Abril del 1972. Voy hacia la Rambla de la mano de mi madre por aquellas escaleras que suben desde la estación. Hace dos días que hemos llegado a Cataluña. A medida que voy ganando altura escalón a escalón, aparece el mar, un bien escaso para alguien que no ha nacido en una ciudad con gaviotas. Llegamos al balcón y mi madre, Carmen, es da la vuelta hacia la Rambla y me dice: «Mira, Moisés, esto es Tarragona». Los ojos de un niño ven aquella calle larga y ancha como la quinta avenida de Nueva York. Las tiendas, el cine, las terrazas, los taxis, los turistas… Vida. Vida ciudadana.
Entramos en una flamante tienda de ropa de niños del Jofre, en la esquina de Comte de Rius. Ya hace medio siglo que salí de allí con unos pantalones cortos de pana beige.

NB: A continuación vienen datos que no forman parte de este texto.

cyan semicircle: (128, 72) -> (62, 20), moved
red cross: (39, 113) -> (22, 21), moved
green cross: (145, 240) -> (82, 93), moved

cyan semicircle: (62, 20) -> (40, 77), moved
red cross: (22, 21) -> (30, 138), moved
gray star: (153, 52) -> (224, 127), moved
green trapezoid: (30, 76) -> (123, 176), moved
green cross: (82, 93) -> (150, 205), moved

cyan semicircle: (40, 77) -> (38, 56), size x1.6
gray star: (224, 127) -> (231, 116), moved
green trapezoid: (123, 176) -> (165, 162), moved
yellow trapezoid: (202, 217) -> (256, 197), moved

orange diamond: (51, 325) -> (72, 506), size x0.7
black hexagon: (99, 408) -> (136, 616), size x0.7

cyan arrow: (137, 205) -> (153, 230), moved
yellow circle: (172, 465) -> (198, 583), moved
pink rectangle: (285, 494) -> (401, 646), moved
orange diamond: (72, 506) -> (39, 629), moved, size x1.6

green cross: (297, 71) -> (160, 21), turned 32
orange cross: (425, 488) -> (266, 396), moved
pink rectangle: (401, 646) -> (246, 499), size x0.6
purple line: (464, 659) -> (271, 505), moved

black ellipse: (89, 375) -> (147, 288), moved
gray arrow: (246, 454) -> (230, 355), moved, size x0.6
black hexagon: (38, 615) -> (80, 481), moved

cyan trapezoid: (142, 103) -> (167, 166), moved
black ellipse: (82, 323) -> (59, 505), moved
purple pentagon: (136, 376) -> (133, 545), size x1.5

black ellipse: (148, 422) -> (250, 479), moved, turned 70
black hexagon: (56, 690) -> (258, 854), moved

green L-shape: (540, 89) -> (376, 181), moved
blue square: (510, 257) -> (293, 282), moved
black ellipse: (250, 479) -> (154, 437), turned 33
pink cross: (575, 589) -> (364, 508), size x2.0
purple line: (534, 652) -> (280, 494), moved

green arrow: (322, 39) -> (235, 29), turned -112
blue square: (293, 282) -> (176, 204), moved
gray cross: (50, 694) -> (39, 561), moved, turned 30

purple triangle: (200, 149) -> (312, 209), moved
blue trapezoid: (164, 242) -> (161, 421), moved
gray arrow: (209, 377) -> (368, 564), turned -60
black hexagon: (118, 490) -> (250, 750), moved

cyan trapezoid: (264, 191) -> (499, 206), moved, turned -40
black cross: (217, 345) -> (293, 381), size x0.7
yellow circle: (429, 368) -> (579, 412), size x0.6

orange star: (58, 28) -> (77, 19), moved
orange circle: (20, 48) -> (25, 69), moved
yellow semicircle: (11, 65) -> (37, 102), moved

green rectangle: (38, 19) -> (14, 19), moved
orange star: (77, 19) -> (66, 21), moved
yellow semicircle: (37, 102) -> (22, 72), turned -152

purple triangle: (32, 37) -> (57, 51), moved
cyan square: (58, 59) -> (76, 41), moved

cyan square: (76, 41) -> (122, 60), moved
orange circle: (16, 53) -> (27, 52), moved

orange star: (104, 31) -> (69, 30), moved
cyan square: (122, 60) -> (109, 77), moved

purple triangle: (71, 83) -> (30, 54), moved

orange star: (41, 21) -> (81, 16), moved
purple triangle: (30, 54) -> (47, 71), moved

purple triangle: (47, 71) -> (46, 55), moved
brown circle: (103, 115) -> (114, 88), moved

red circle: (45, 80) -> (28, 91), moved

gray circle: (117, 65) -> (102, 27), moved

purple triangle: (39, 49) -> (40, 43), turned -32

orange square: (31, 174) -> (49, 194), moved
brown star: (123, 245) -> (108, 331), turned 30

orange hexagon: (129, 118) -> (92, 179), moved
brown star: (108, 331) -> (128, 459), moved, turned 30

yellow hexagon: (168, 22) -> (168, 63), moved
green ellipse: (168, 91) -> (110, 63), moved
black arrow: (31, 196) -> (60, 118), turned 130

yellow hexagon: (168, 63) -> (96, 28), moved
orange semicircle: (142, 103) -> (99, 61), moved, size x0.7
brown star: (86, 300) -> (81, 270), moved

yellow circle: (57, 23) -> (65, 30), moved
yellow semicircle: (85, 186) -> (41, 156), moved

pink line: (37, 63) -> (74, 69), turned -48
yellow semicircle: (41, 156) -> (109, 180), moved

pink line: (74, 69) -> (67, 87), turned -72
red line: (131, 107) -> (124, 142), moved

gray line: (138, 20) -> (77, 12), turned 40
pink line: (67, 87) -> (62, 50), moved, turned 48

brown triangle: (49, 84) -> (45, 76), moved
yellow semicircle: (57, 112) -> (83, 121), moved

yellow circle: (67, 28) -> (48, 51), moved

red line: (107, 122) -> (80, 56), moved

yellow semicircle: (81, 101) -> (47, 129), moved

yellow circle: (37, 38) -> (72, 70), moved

Pocos años después venía en autoestop des de Reus a la calle Ibiza para encontrarme con un amigo con quien cruzábamos de nuevo la Rambla para subir des de La Geganta al Poetas, l’Havana o la Cova. Después vinieron las noches del Cucudrulu y el Puerto Deportivo, aquella frenética Tarragona rica en vida nocturna que enamoraba a Gerhard.
Os soy sincero, me quedo triste cuando veo «aquello» del Milagro, la muerte nocturna del Puerto Deportivo, las persianas de las tiendas bajadas y la poca gracia de la Rambla Nova de noche. La temporada pasada iba cada sábado por la noche al teatro. Carmen murió el año pasado y, quizás por eso, al salir, me transformaba en un niño y oía su voz: «Y esto es Tarragona». Ahora, cuando cruzo la Rambla semidesierta, me paro en medio, delante del Tous, con mis pantalones de pana beige -ahora largos-, vuelvo a oírla, pero esta vez con interrogantes: «¿Y esto es Tarragona?».